Bugs come in various shapes and sizes, and not all of them are created equal. Most organizations will want to treat them differently based on some segmentation around the expected impact. For the most critical bugs you'll want to make sure that they're fixed – immediately.
As a rule of thumb, I suggest making sure that the number of bugs in your bug backlog is not more than 3x the number of developers in the team. Going from 1000 open bugs to 15 is a topic for a whole another blog post. 🙂
Developers need to understand how their software performs in production. This includes things like exceptions, slow queries and queue lengths. Luckily, this is already well-covered in many teams.
Doing this in practice
In most companies software development is not really measured, possibly with the exception of production infrastructure dashboards and story points. This is the result of the industry taking decades to recover from the trauma of trying to measure lines of code.
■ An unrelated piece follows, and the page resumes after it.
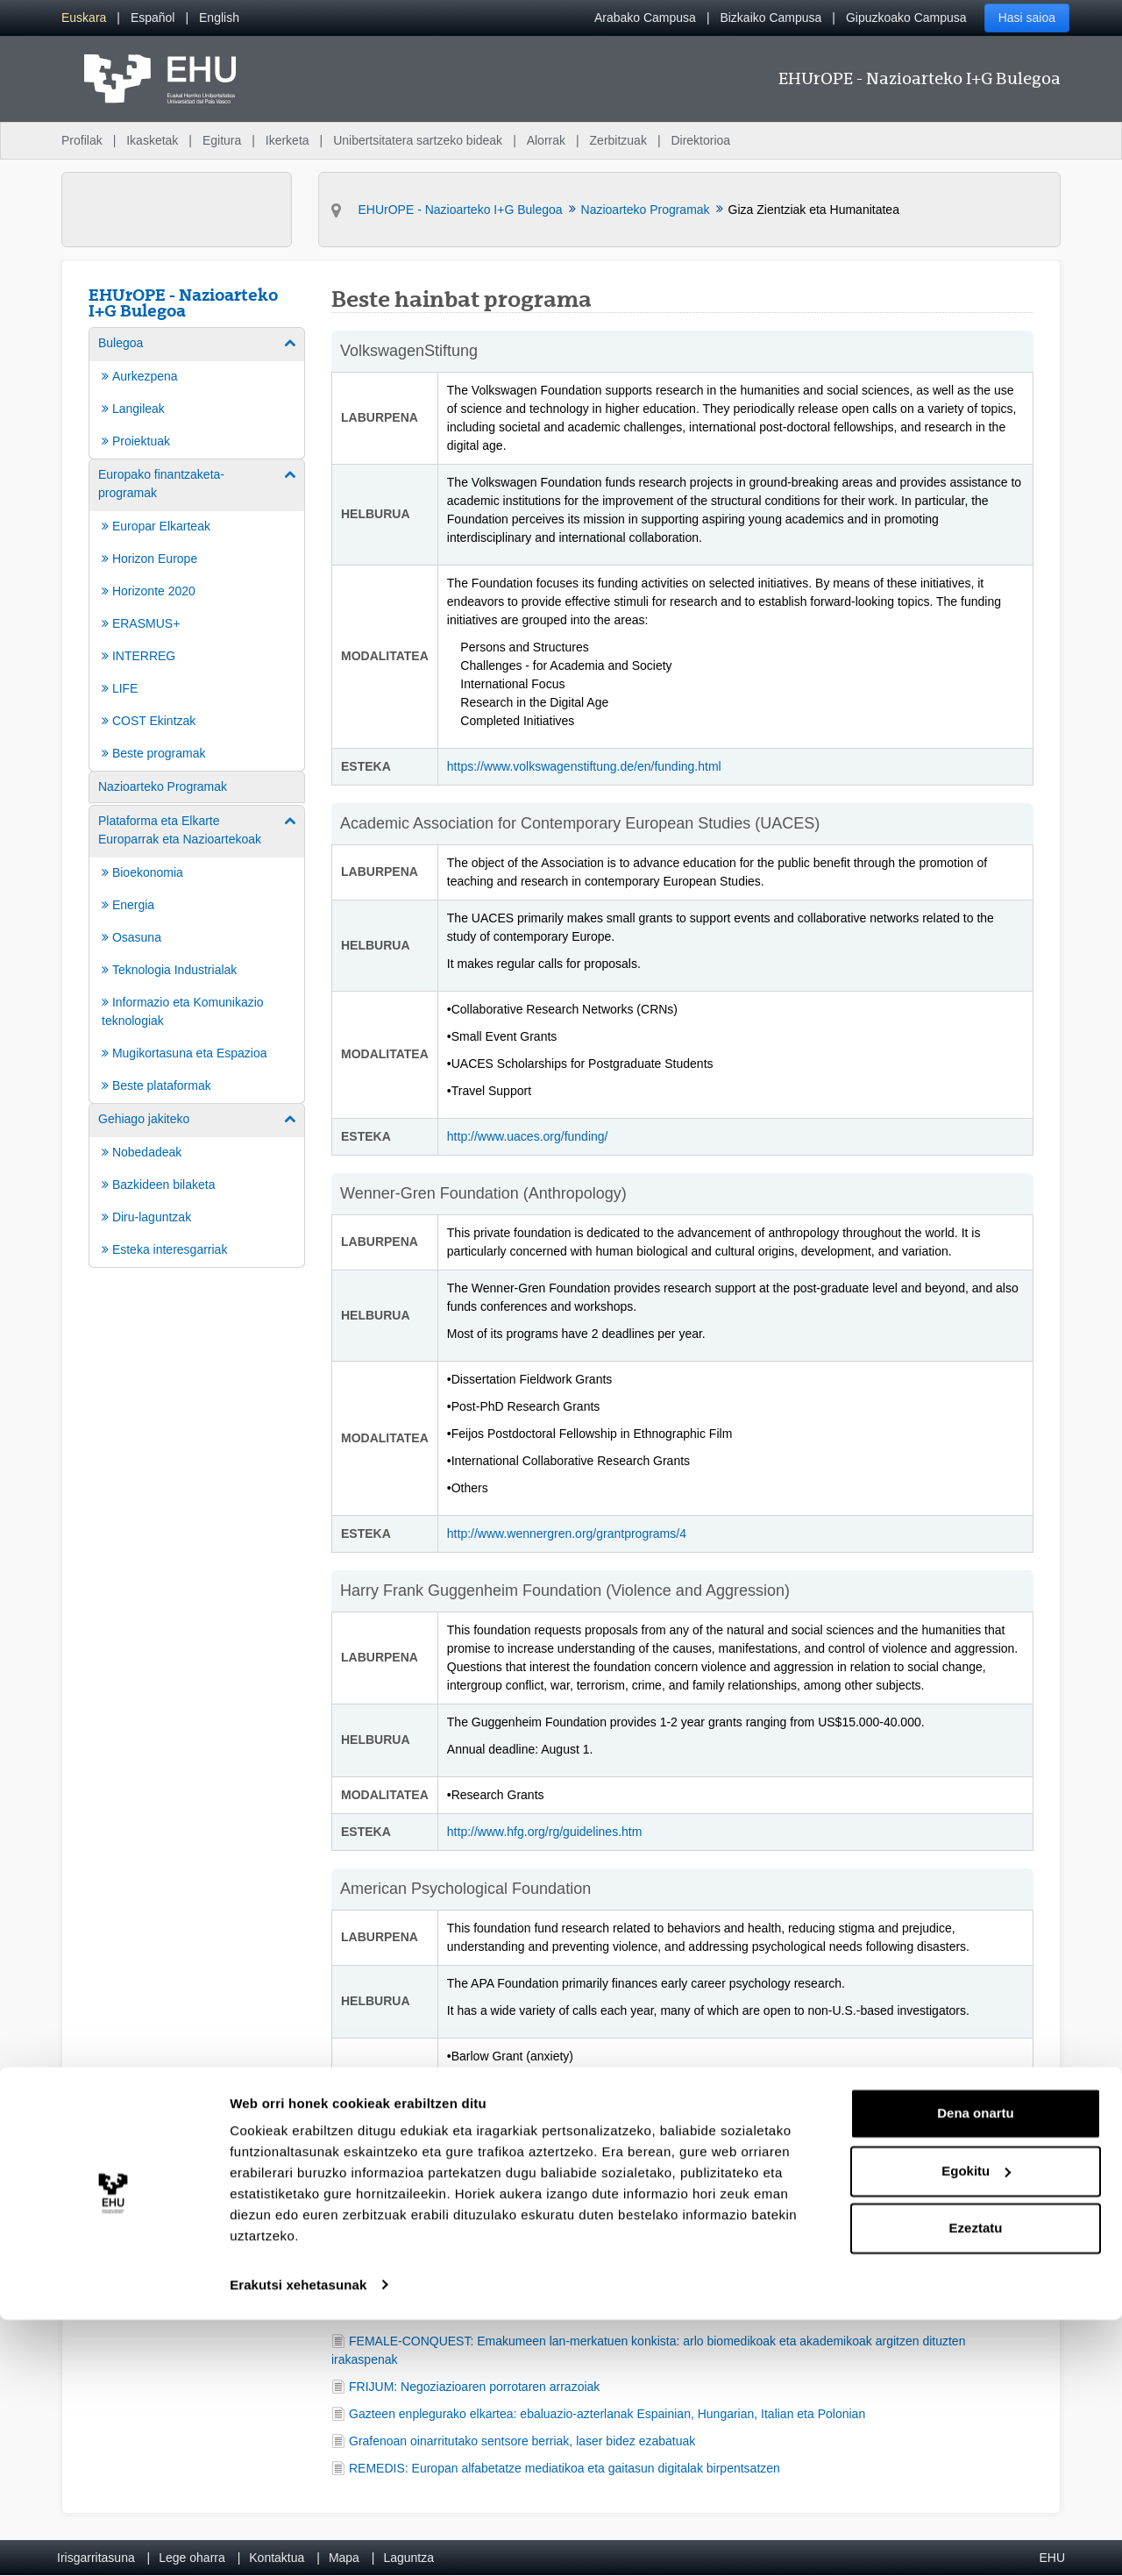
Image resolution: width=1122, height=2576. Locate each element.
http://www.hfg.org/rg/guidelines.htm (545, 1832)
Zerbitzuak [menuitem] (618, 140)
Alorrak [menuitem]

The purpose of this article is not to get your organization to measure everything listed; getting from 0 to 100 is not the point. Do not treat these ideas as a "maturity model,” where more process and more measurement equals better. Instead, strive for the minimal process that makes sense with the problems you're dealing with. My goal here is to provide a fresh way of looking at the dimensions that matter in developer productivity. To me, these are: Impact, Flow and Health.
You'll want to build an organization that's well-educated on development productivity practices, tools, and research, but one that is ultimately focused on solving the most pressing problems iteratively. The company culture needs to support a high-quality discussion that is informed by metrics rather than focused on chasing an individual number.
Solutions only make sense when presented in the context of a problem. With good infrastructure, teams can better act on the advice in this article and run the full continuous improvement cycle from identifying problems to changing habits.